• [Exercise details] Comb through the entries for "como" and pull out each line that holds it.

• [Input]
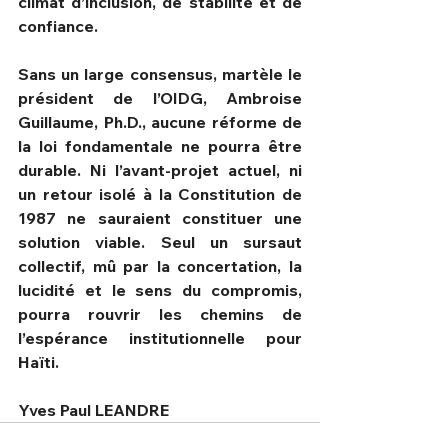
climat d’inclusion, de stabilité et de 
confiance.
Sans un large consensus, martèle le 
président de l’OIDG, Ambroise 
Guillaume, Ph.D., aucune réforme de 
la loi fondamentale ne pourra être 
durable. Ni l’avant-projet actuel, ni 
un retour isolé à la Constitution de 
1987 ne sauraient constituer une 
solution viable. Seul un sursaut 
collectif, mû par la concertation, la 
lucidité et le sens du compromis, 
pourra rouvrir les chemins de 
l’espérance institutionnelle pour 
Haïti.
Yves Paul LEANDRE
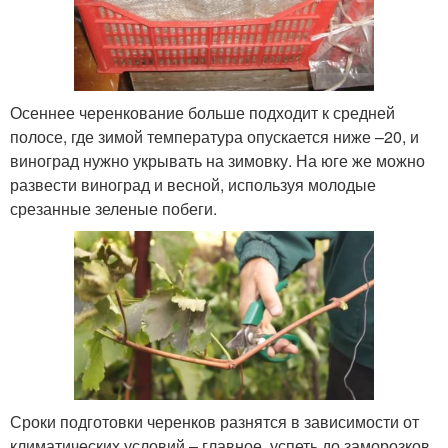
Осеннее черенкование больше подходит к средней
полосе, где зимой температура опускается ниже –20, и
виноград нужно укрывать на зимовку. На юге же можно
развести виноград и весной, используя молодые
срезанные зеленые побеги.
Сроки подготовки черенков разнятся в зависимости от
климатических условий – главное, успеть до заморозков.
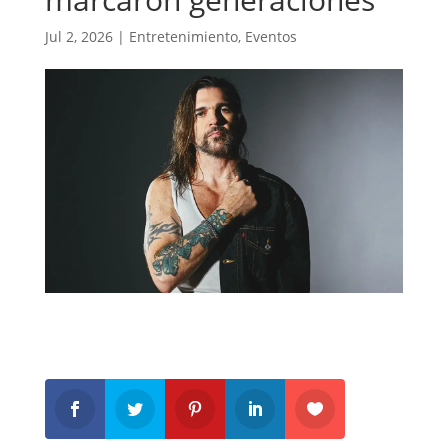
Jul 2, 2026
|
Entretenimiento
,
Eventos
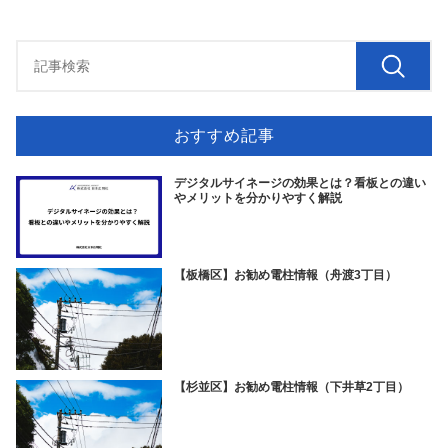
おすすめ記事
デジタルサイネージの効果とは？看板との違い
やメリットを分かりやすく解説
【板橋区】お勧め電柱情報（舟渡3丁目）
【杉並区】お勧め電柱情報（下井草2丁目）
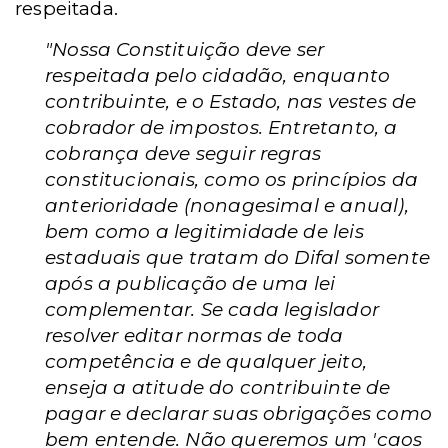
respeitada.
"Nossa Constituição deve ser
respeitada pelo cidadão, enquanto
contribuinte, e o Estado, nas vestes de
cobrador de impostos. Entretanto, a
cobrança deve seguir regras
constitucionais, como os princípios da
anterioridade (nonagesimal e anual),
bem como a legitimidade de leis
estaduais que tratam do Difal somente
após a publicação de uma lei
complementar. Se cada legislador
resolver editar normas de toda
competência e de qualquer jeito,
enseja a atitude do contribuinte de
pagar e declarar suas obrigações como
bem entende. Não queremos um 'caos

• [Answer space]
constitucionais, como os princípios da
bem como a legitimidade de leis
pagar e declarar suas obrigações como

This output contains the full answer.